Pressure
Properties of Matter

Pressure and force

Practical Activity for 14-16 PRACTICAL PHYISCS

Class practical

Feeling forces with two nylon syringes of different sizes connected together.

Apparatus and Materials

  • Syringe, nylon, large
  • Syringe, nylon, small
  • Plastic tubing to connect the syringes

Health & Safety and Technical Notes

Read our standard health & safety guidance

If the syringes need to be disconnected, the wrong method is to pull on the plastic tubing. This merely tightens the tubing around the end of the syringe and breakage is likely.
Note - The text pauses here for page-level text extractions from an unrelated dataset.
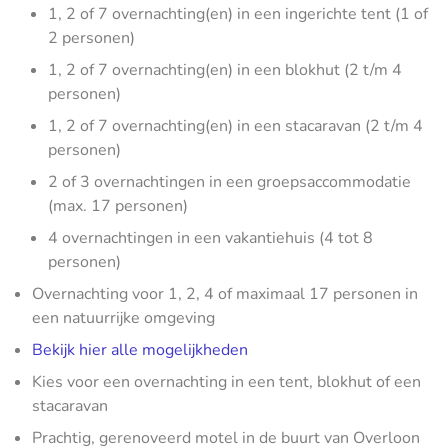
1, 2 of 7 overnachting(en) in een ingerichte tent (1 of
2 personen)
1, 2 of 7 overnachting(en) in een blokhut (2 t/m 4
personen)
1, 2 of 7 overnachting(en) in een stacaravan (2 t/m 4
personen)
2 of 3 overnachtingen in een groepsaccommodatie
(max. 17 personen)
4 overnachtingen in een vakantiehuis (4 tot 8
personen)
Overnachting voor 1, 2, 4 of maximaal 17 personen in
een natuurrijke omgeving
Bekijk hier alle mogelijkheden
Kies voor een overnachting in een tent, blokhut of een
stacaravan
Prachtig, gerenoveerd motel in de buurt van Overloon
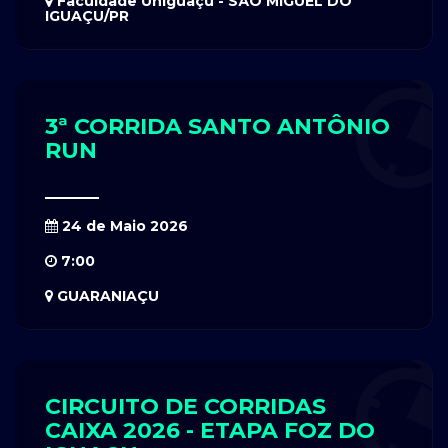
Faculdade Uniguaçu - SÃO MIGUEL DO
IGUAÇU/PR
3ª CORRIDA SANTO ANTÔNIO
RUN
24 de Maio 2026
7:00
GUARANIAÇU
CIRCUITO DE CORRIDAS
CAIXA 2026 - ETAPA FOZ DO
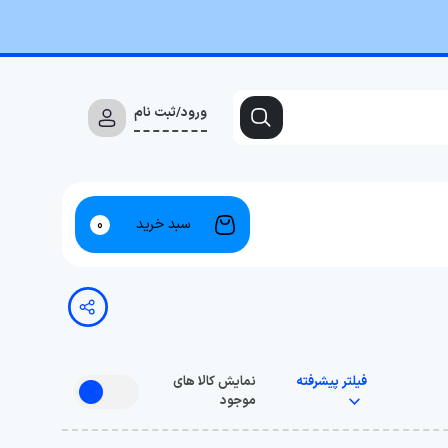
ورود/ثبت نام
سبد خرید
0
فیلتر پیشرفته
نمایش کالا های
موجود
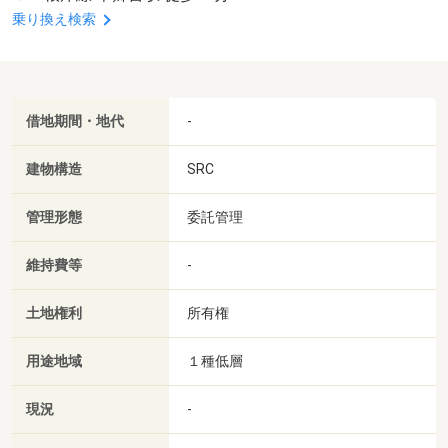
乗り換え検索
借地期間・地代
-
建物構造
SRC
管理形態
委託管理
維持費等
-
土地権利
所有権
用途地域
１種低層
現況
-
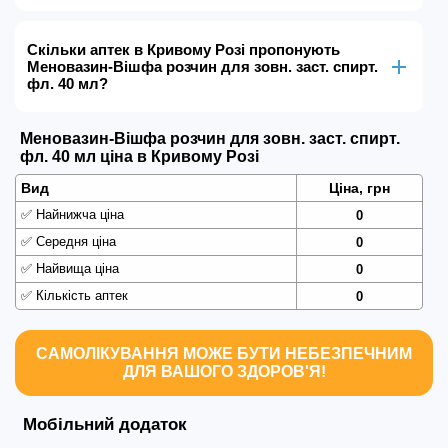
Скільки аптек в Кривому Розі пропонують
Меновазин-Вішфа розчин для зовн. заст. спирт.
фл. 40 мл?
Меновазин-Вішфа розчин для зовн. заст. спирт.
фл. 40 мл ціна в Кривому Розі
Вид
Ціна, грн
✅
Найнижча ціна
0
✅
Середня ціна
0
✅
Найвища ціна
0
✅
Кількість аптек
0
САМОЛІКУВАННЯ МОЖЕ БУТИ НЕБЕЗПЕЧНИМ
ДЛЯ ВАШОГО ЗДОРОВ'Я!
Мобільний додаток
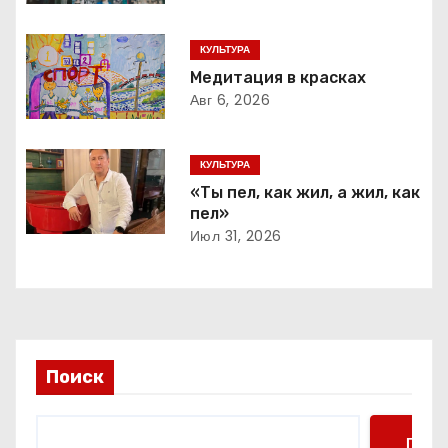
ц
КУЛЬТУРА
и
Медитация в красках
Авг 6, 2026
я
п
КУЛЬТУРА
о
«Ты пел, как жил, а жил, как
пел»
з
Июл 31, 2026
а
п
и
Поиск
с
Поис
The correct method is to push the tubing towards the syringe and it will come apart easily.

Procedure

  1. Fill the syringes and connecting tube with water.
  2. One student holds one syringe, while another student holds the other. They try pushing water to and fro.
  3. Change over so that the one who had the larger syringe now has the smaller one.
  4. Hold both syringes so that you can feel how the forces differ.

Teaching Notes

  • The syringes can be air filled or water filled.
  • One student should try pushing the in-going piston while another feels the out-going piston pushing out.
  • The two syringes have different areas of cross section but students will not know about the difference of force between the two until they take both syringes into their own hands and feel what happens. Bigger forces acting over bigger areas create the same pressure as a small force on a small area. This is the principle of the hydraulic press.
  • Simple numerical examples are now needed to reinforce the discussions that pressure is equal to force/area. For example:
    • A mass of 2 kg in the earth's gravitational field of 10 N/kg will have a force on it of 20 N. It will create a pressure on an area of 4 m 2 of 5 N/m 2
    • - if the pressure is 40 N/m 2 then the force on 2 m 2 would be 80 N.